More and more scientists are taking advantage of DNA microarray chip technology to further their research. PubMed can give a rough estimate of the growth and acceptance of this technology; a search for papers that contain the word “microarray” yields only 239 papers in 2000. In the next year the number increased almost four times to 808, and then almost doubled to 1,435 papers in 2002. The excitement that this technology has generated is similar to the immediate embrace of the polymerase chain reaction (PCR) when it was introduced in 1986 (PCR, by the way, has garnered over150,000 publications to date).
As investigators became more familiar with microarrays, it was apparent that like any new technology, microarray systems share caveats and weaknesses of which to be mindful when designing, manipulating and interpreting experiments. Appropriate negative and positive controls and standards of best practice have fortunately emerged to help limit the introduction of artifacts when normalizing data or doing comparative analyses.
As discussed in an editorial in the 29 September 2002 issue of Nature, the enormous quantities of data generated by microarrays have presented new challenges to investigators, with regard to the proper way to record, referee, store and retrieve the microarray data associated with submitted articles. The Nature family of journals, including Nature Immunology, are now requiring authors who use these methods to also submit their data in a standard fashion and deposit them in public databases (GEO at www.ncbi.nlm.nih.gov/geo/ or ArrayExpress at www.ebi.ac.uk/arrayexpress/) upon publication, as is already accepted practice for nucleotide sequences and protein structures. To simplify matters, we are asking authors to follow the guidelines developed by the International Microarray Gene Expression Data (MGED) group, which is promulgating standards as to what constitutes the appropriate minimal information about a microarray experiment (MIAME).
Almost all papers submitted to Nature Immunology are now received through our online submission system, accessible through our homepage. Ironically, although the microarray community is computer-savvy and readily uses the web, these same authors cannot completely abandon snail mail yet. Nature Immunology will need five compact disks, each containing the completed MIAME checklist and attendant data tables. The author of any paper with microarray data is expected to download the checklist from the MGED website (www.mged.org/Workgroups/MIAME/miame_checklist.html) and provide all the information requested in a format that will be accessible to others. Among other necessary information mentioned in the checklist are the quantitations of raw images and tables of image analysis data, from both before and after data selection and transformation. The MIAME guidelines ask for quite a bit of information, presented in a standardized format. Although it may seem excessive, proper evaluation of the data set, or legitimate comparisons to other experiments, can hardly be made otherwise. Standardizing the collection of this information will enable the research community to properly search databases for experiments and data by many criteria, such as sample type, chip source or experimental condition. The last step for authors is the deposition of the data in GEO or ArrayExpress, in time for accession numbers or their equivalent to be included in the published paper.
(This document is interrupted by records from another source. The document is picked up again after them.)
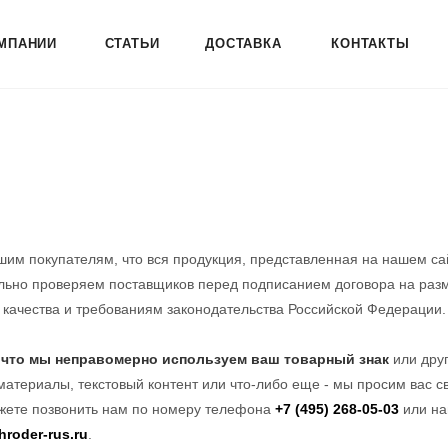
МПАНИИ
СТАТЬИ
ДОСТАВКА
КОНТАКТЫ
им покупателям, что вся продукция, представленная на нашем с
льно проверяем поставщиков перед подписанием договора на разм
 качества и требованиям законодательства Российской Федерации.
, что мы неправомерно используем ваш товарный знак
или друг
атериалы, текстовый контент или что-либо еще - мы просим вас с
жете позвонить нам по номеру телефона
+7 (495) 268-05-03
или на
roder-rus.ru
.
What makes a microarray paper appropriate for Nature Immunology? There is a particular type of microarray paper that catches an editor's eye. These papers, like all interesting papers, do more than characterize a system or set of mRNAs: they provide new insights which are important to communicate to the broad community of immunologists. Investigations in this category sometimes commence by using microarrays in a “fishing expedition” concerning a process about which we know little. Surprising or unexpected initial observations are then followed up by a series of nonmicroarray experiments that bring fresh mechanistic insight to the immunologic process being examined. Having achieved this, a paper's priority for review is likely to be high. The order of events here is sometimes reversed, of course. Hypothesis-driven research can lead to a finding that then warrants investigation with microarrays. These careful analyses of changes over time or under altered conditions can also lead to increased understanding, and may be well worth considering for in-depth peer review. Thus, although there is no one type of paper that is sure to be reviewed by Nature Immunology, the underlying significance of the paper's ultimate message must be self-evident.
From the time of the introduction of the much-heralded Lymphochip, developed in the laboratories of Lou Staudt and Patrick Brown, immunologists have been cutting-edge users of microarrays. Currently, one cannot attend a conference without hearing about new, reliable, bigger arrays that are expected to expand research horizons for years to come. Immunologists have always had problems on hand that were ready to be made tractable by the latest technologies. Ten years ago, immunologists seized upon display libraries for peptide analysis, to find ligands for receptors and to improve antibody affinities and specificities in vitro. Nature Immunology readily supports the wise use of better technology, and will publish the most outstanding investigations that make use of it.